Ecco perché chi è affetto da narcisismo non riesce ad amare profondamente ma è solo capace di innamoramenti idealizzanti. Alla lunga non tollera l'emersione dei lati in ombra del partner, così come le divergenze d'opinione o le richieste di ascolto e di conforto. Il compagno viene amato per lo più come specchio rassicurante, riflettente in maniera univoca un'immagine positiva, liscia e compatta. Una critica, una debolezza fanno riemergere quelle irregolarità di cui tanto il narciso teme l'esistenza, non sapendole trattare se non con il mezzo della fuga e del diniego.
Tutto ciò si traduce in una certa aridità affettiva di fondo, in un'incapacità di provare vera empatia e vera vicinanza nei confronti dell'altro, sempre trattato come un prolungamento immaginario del proprio Ego, una sorta di protesi di cui non si sanno e non si possono concepire i limiti.
La vita con il narciso può essere brillante, intensa, splendente ed accattivante come la sua immagine. Ma ciò solo a condizione che nulla turbi l'idillio, nulla si frapponga fra i suoi bisogni di sostegno e ammirazione e la dedizione cieca che richiede.
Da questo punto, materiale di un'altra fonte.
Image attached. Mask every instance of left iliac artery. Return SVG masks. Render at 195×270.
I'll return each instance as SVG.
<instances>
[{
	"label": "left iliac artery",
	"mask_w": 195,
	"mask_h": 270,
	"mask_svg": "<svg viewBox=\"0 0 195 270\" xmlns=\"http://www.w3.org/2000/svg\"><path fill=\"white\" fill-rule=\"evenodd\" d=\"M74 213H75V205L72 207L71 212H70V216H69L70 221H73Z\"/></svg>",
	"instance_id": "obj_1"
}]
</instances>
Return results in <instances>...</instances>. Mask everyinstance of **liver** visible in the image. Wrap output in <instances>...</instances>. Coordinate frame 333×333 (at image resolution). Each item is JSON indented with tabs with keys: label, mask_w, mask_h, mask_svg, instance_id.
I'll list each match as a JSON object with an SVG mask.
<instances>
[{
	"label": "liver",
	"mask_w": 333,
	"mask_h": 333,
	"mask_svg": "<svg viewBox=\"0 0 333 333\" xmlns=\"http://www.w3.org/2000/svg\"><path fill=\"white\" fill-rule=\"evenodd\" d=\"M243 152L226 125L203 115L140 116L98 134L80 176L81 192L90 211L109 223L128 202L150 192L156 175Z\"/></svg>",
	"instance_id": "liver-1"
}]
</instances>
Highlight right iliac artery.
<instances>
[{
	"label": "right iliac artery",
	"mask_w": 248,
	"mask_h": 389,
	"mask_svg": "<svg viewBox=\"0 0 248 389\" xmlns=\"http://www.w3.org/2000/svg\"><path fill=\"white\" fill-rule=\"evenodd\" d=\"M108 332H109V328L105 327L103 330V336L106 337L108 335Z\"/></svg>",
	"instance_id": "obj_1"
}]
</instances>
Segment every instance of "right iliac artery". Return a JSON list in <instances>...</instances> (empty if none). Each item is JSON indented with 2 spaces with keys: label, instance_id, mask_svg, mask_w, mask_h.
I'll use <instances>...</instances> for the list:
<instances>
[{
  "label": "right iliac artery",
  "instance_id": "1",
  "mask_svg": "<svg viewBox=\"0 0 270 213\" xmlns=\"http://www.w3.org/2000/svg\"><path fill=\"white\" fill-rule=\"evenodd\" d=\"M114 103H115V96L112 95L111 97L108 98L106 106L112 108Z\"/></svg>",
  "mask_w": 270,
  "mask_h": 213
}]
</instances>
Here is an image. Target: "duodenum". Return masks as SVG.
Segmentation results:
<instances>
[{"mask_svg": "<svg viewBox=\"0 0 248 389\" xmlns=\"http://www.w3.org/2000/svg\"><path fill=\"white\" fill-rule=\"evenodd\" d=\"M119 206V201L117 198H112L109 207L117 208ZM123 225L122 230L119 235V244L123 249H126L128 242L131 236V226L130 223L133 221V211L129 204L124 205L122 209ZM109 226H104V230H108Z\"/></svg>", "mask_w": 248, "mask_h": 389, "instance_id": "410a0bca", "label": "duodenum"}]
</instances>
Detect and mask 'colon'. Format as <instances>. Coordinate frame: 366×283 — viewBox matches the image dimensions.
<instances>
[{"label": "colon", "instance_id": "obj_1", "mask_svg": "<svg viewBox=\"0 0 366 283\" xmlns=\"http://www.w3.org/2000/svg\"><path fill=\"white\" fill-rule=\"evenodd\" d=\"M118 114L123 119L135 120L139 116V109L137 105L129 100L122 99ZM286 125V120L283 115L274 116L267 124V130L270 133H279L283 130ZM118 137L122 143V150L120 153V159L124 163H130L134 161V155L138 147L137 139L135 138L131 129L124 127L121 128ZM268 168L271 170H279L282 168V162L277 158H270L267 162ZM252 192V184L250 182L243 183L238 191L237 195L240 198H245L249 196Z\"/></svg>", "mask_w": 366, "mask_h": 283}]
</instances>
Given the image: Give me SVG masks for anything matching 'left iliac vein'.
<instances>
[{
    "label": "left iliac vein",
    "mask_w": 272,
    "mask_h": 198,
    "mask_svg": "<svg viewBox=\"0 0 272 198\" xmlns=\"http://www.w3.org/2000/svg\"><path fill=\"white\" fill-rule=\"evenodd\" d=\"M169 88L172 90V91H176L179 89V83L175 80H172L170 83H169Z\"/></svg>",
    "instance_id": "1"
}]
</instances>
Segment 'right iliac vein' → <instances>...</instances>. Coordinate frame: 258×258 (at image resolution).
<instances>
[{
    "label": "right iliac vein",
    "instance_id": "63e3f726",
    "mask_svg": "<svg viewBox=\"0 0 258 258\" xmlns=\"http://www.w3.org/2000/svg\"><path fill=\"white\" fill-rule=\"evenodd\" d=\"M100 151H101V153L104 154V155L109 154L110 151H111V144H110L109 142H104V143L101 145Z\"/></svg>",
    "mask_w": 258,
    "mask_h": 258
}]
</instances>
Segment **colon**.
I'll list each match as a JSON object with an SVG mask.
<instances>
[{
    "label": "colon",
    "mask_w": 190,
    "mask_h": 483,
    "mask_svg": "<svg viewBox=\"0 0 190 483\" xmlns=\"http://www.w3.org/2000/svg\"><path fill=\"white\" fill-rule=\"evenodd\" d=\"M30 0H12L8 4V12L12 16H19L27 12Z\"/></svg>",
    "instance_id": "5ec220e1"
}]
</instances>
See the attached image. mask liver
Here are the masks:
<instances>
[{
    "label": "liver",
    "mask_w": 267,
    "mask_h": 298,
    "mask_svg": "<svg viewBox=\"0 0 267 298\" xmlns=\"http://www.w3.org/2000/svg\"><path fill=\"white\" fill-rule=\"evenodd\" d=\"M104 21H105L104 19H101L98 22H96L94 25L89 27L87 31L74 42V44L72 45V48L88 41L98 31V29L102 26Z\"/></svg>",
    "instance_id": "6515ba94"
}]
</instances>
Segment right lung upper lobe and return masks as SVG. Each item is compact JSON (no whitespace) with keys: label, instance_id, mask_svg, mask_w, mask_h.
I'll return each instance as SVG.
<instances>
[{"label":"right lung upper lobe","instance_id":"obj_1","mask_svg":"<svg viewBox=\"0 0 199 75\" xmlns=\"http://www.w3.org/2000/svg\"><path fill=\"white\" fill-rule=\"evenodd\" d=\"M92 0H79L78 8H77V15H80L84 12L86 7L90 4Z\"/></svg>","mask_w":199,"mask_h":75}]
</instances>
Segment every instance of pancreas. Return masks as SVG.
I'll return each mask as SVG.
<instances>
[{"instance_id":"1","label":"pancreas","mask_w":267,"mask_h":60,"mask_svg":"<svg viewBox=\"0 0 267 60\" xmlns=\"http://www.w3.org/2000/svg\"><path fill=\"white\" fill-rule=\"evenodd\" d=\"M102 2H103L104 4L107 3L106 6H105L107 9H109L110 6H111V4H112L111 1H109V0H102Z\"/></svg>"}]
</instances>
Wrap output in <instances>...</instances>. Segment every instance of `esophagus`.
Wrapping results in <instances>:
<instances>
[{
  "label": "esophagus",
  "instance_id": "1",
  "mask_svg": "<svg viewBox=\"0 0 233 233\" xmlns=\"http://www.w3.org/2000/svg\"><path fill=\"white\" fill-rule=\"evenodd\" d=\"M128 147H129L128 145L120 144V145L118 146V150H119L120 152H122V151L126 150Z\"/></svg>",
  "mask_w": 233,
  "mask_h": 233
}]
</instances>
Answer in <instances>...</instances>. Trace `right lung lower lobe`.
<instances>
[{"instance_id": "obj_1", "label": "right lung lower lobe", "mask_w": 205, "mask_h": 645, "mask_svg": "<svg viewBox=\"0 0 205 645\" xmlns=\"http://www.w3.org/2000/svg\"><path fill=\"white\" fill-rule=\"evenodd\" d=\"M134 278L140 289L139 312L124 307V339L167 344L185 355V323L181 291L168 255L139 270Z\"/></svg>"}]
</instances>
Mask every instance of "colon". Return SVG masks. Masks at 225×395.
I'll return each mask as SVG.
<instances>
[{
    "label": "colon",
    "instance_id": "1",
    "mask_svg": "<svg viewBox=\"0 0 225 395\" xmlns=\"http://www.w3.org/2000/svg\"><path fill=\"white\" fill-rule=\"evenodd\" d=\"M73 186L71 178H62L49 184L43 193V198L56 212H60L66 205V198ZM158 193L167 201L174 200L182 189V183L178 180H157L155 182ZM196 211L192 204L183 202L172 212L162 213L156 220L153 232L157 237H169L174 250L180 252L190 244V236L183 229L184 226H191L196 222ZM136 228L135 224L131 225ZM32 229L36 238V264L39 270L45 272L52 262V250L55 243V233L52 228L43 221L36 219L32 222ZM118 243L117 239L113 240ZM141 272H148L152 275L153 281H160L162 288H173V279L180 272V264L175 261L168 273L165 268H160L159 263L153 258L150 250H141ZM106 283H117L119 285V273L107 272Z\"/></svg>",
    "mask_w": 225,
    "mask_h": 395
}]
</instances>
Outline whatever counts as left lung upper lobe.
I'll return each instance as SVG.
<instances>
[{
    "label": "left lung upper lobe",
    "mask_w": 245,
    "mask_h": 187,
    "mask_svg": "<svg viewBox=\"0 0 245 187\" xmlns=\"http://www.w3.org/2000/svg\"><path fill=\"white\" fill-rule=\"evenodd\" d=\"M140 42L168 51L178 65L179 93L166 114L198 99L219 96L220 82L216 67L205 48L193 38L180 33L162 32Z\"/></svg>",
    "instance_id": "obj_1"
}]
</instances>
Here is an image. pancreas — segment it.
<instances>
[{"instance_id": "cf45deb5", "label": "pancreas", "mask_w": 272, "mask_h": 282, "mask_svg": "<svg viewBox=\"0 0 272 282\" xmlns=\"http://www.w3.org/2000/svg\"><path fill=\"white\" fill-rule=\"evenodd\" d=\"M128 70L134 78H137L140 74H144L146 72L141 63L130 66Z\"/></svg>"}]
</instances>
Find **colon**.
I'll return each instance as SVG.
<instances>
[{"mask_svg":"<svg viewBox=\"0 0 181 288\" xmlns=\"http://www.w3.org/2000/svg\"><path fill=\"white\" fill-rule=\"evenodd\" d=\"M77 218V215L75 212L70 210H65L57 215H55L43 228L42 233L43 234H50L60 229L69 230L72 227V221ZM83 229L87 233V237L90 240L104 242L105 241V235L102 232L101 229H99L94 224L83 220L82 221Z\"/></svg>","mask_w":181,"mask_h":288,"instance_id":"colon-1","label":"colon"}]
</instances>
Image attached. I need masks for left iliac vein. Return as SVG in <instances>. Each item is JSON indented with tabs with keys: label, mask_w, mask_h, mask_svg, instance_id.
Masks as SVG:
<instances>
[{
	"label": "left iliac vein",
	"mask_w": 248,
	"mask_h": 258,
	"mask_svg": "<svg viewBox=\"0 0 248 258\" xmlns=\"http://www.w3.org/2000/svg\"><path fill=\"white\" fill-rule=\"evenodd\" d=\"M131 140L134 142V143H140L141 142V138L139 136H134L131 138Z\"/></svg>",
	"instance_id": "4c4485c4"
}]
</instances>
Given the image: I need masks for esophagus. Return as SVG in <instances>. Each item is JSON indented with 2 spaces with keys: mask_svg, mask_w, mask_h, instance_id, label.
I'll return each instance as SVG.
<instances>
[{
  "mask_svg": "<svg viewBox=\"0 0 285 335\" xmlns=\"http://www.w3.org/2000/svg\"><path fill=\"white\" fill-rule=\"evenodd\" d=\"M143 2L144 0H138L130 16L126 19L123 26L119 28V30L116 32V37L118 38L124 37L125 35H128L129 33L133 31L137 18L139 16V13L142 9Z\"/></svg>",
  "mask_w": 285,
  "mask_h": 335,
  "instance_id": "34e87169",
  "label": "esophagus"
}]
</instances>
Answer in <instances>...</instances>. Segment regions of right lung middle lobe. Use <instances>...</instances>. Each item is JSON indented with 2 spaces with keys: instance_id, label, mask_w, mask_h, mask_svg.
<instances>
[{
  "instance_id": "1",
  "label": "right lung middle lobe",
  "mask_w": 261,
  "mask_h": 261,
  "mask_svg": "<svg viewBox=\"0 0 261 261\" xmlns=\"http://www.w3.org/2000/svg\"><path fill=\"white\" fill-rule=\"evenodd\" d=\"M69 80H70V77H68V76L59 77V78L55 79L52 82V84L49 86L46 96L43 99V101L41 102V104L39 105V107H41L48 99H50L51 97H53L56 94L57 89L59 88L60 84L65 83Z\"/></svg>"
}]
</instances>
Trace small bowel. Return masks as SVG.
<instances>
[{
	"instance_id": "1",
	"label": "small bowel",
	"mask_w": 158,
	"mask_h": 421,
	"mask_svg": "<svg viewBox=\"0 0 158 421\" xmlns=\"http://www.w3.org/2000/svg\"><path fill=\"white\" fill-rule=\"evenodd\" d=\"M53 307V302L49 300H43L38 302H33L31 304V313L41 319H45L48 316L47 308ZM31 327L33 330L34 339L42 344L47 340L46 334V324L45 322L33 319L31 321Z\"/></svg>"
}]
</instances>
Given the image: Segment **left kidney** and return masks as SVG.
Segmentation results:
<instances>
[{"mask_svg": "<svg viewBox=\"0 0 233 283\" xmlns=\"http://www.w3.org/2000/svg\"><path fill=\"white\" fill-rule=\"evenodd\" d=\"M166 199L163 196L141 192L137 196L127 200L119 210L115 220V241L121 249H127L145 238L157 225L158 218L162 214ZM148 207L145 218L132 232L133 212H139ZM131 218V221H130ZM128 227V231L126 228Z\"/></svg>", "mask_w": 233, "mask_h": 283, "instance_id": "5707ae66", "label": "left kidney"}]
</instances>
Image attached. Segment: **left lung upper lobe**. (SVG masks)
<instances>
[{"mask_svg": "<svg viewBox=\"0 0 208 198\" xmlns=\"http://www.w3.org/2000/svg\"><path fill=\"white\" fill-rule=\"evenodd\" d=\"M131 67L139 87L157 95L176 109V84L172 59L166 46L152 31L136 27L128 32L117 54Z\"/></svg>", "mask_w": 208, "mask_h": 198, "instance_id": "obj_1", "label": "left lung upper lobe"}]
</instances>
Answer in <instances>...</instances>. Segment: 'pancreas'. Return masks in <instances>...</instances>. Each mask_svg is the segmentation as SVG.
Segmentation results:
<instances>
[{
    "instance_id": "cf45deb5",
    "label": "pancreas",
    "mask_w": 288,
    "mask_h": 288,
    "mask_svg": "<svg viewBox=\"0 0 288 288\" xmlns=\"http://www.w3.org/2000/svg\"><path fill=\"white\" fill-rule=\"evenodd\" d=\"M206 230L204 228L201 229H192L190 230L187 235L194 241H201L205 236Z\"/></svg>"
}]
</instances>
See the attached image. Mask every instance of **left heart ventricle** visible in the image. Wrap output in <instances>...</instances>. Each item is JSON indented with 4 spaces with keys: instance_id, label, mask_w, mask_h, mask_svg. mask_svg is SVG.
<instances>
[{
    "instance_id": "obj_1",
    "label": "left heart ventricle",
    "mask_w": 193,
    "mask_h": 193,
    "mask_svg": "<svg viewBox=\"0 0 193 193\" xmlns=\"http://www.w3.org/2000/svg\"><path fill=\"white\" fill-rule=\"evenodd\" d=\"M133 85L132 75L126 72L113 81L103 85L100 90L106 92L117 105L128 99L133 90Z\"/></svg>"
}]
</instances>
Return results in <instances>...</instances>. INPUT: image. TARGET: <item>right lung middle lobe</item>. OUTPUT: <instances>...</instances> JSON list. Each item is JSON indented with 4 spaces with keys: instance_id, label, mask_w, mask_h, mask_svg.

Di solito questi soggetti sono persone intelligenti, fuori dalla media, spesso piene di interessi e di talenti. Non hanno quindi difficoltà a sedurre, anche se possono risultare parallelamente respingenti per la loro arroganza e supponenza. La persona oggetto delle loro attenzioni si sente lusingata, sperimenta a sua volta un rinforzo del proprio narcisismo, si percepisce speciale ed unica per essere stata scelta. Molte unioni avvengono proprio fra narcisi, ovvero fra persone che, avendo difficoltà ad accettare le proprie mancanze, ricercano nell'altro un sostegno al proprio essere. Anche se generalmente i ruoli prevedono che uno dei due partner sia più sottomesso all'altro, classicamente l'uomo si trova in posizione dominante e la donna in quella di adulatrice passiva, di madre o di spettatrice. Incapace, nonostante l'inevitabile frustrazione affettiva, di staccarsi, di rinunciare ai tornaconti inconsci che trae dalla relazione.
Se nella maggior parte dei casi un partner narciso è ricercato per accrescere a propria volta una stima di sè troppo fragile, è anche vero che la sua frequentazione può nascondere un lato insospettabile. Un compagno emotivamente scialbo può permettere, a chi si è scottato in passato, di difendersi dall'amore e dai suoi rischi, dalla vera condivisione e dal dramma della perdita. Come si può perdere infatti un uomo che di fatto non c'è?
Perché un narciso chieda una terapia bisogna che qualcosa nel suo sistema di specchi si rompa. Un lutto, una perdita possono portare alla luce le sue insicurezze e spingerlo a domandare aiuto. Ma perché intraprenda un lavoro psichico che non si limiti a ricercare nella terapia lo specchio perduto deve compiere un altro passo, per lui vertiginoso. Guardare in faccia e integrare la propria ed altrui mancanza come dimensione inaggirabile dell'esistenza. Trovare cioè gusto nella prosaicità del vivere e del relazionarsi all'altro senza aspettative, prendendo ciò che c'è per quello che è, nella sua imperfetta bellezza ed insignificanza.